From the records below, return every line containing the word "story".

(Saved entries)
[Start of section]

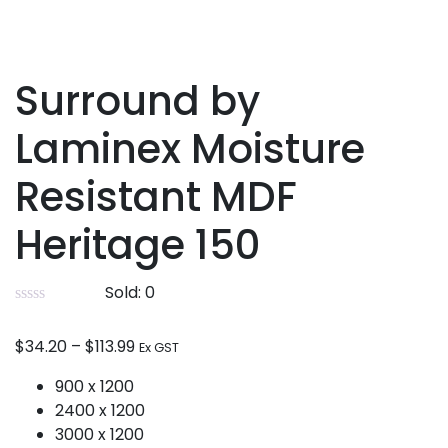
Surround by
Laminex Moisture
Resistant MDF
Heritage 150
Sold:
0
$
34.20
–
$
113.99
Ex GST
900 x 1200
2400 x 1200
3000 x 1200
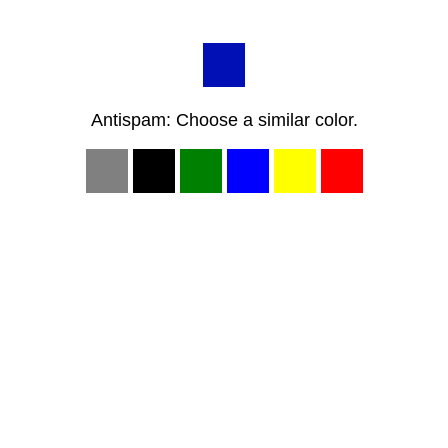
Antispam: Choose a similar color.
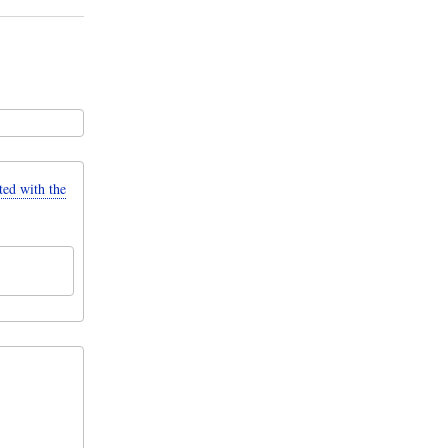
d with the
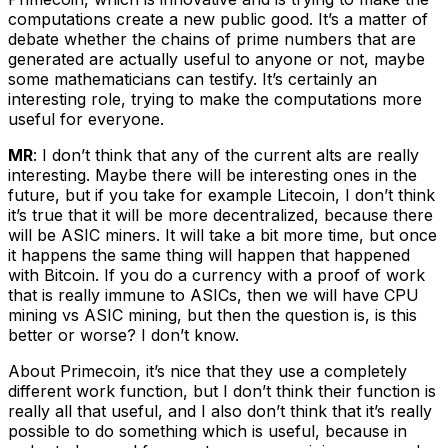
computations create a new public good. It’s a matter of
debate whether the chains of prime numbers that are
generated are actually useful to anyone or not, maybe
some mathematicians can testify. It’s certainly an
interesting role, trying to make the computations more
useful for everyone.
MR
: I don’t think that any of the current alts are really
interesting. Maybe there will be interesting ones in the
future, but if you take for example Litecoin, I don’t think
it’s true that it will be more decentralized, because there
will be ASIC miners. It will take a bit more time, but once
it happens the same thing will happen that happened
with Bitcoin. If you do a currency with a proof of work
that is really immune to ASICs, then we will have CPU
mining vs ASIC mining, but then the question is, is this
better or worse? I don’t know.
About Primecoin, it’s nice that they use a completely
different work function, but I don’t think their function is
really all that useful, and I also don’t think that it’s really
possible to do something which is useful, because in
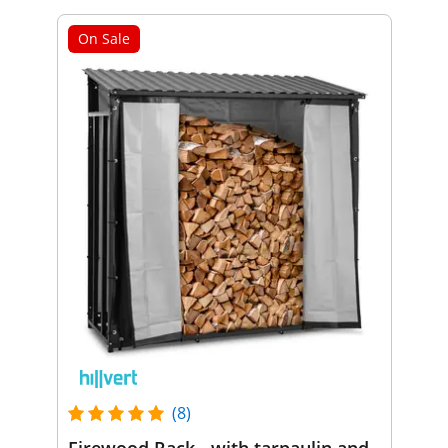
On Sale
(8)
Firewood Rack - with tarpaulin and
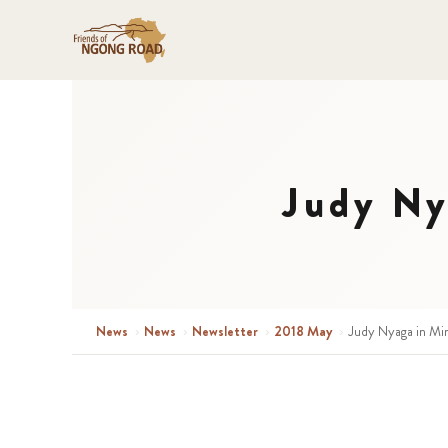
Judy Ny
News
›
News
›
Newsletter
›
2018 May
›
Judy Nyaga in Mi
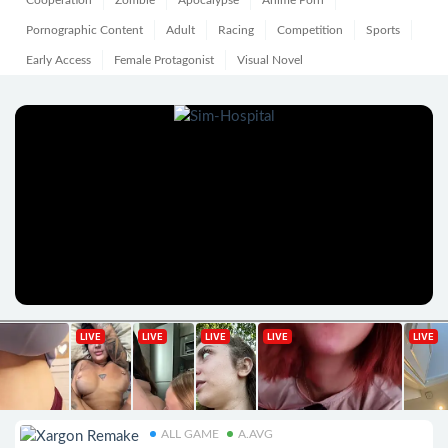
Cooperation
Zombie
Apocalypse
Anime Porn
Pornographic Content
Adult
Racing
Competition
Sports
Early Access
Female Protagonist
Visual Novel
ALL GAME
A.AVG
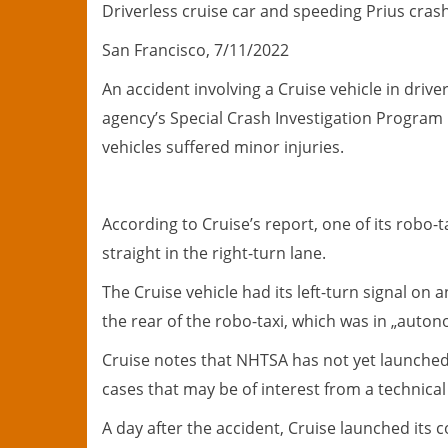
Driverless cruise car and speeding Prius crash
San Francisco, 7/11/2022
An accident involving a Cruise vehicle in driv
agency’s Special Crash Investigation Program 
vehicles suffered minor injuries.
According to Cruise’s report, one of its robo-t
straight in the right-turn lane.
The Cruise vehicle had its left-turn signal on
the rear of the robo-taxi, which was in „aut
Cruise notes that NHTSA has not yet launched 
cases that may be of interest from a technical
A day after the accident, Cruise launched its 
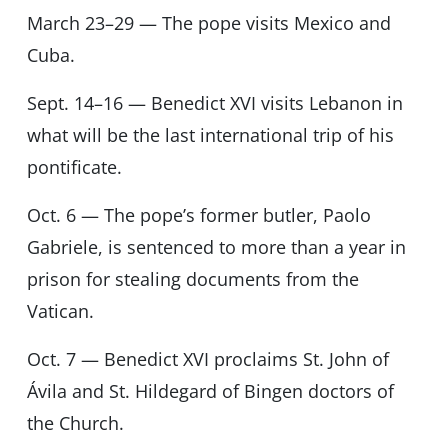
March 23–29 — The pope visits Mexico and
Cuba.
Sept. 14–16 — Benedict XVI visits Lebanon in
what will be the last international trip of his
pontificate.
Oct. 6 — The pope’s former butler, Paolo
Gabriele, is sentenced to more than a year in
prison for stealing documents from the
Vatican.
Oct. 7 — Benedict XVI proclaims St. John of
Ávila and St. Hildegard of Bingen doctors of
the Church.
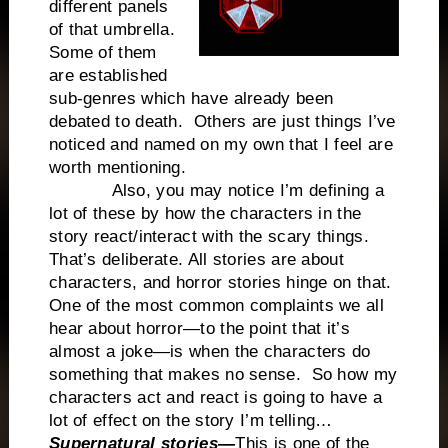
different panels
of that umbrella.
Some of them
are established
sub-genres which have already been
debated to death. Others are just things I’ve
noticed and named on my own that I feel are
worth mentioning.
Also, you may notice I’m defining a
lot of these by how the characters in the
story react/interact with the scary things.
That’s deliberate. All stories are about
characters, and horror stories hinge on that.
One of the most common complaints we all
hear about horror—to the point that it’s
almost a joke—is when the characters do
something that makes no sense. So how my
characters act and react is going to have a
lot of effect on the story I’m telling…
Supernatural stories—
This is one of the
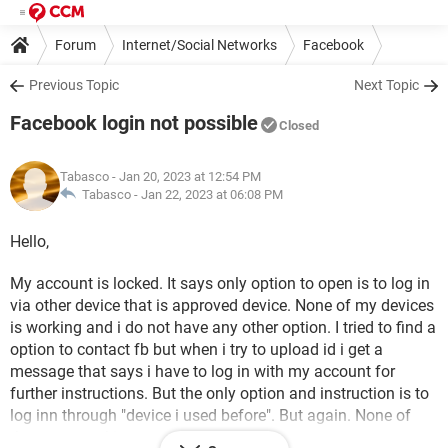
Forum
Internet/Social Networks
Facebook
Previous Topic
Next Topic
Facebook login not possible
Closed
Tabasco
- Jan 20, 2023 at 12:54 PM
Tabasco -
Jan 22, 2023 at 06:08 PM
Hello,
My account is locked. It says only option to open is to log in
via other device that is approved device. None of my devices
is working and i do not have any other option. I tried to find a
option to contact fb but when i try to upload id i get a
message that says i have to log in with my account for
further instructions. But the only option and instruction is to
log inn through "device i used before". But again. None of
theae are working.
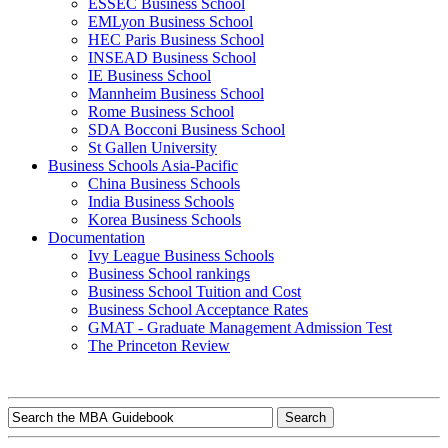
ESSEC Business School
EMLyon Business School
HEC Paris Business School
INSEAD Business School
IE Business School
Mannheim Business School
Rome Business School
SDA Bocconi Business School
St Gallen University
Business Schools Asia-Pacific
China Business Schools
India Business Schools
Korea Business Schools
Documentation
Ivy League Business Schools
Business School rankings
Business School Tuition and Cost
Business School Acceptance Rates
GMAT - Graduate Management Admission Test
The Princeton Review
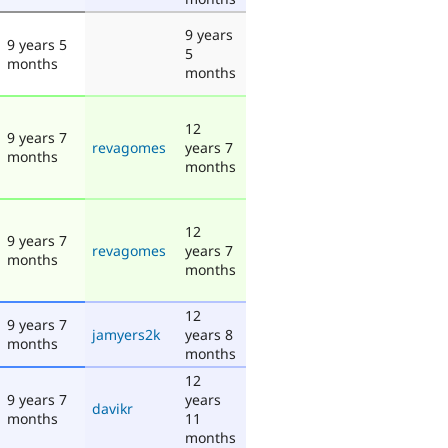
9 years
9 years 5
5
months
months
12
9 years 7
revagomes
years 7
months
months
12
9 years 7
revagomes
years 7
months
months
12
9 years 7
jamyers2k
years 8
months
months
12
9 years 7
years
davikr
months
11
months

[End of section]

▶ **ANSWER SECTION**
story react/interact with the scary things.
lot of effect on the story I’m telling…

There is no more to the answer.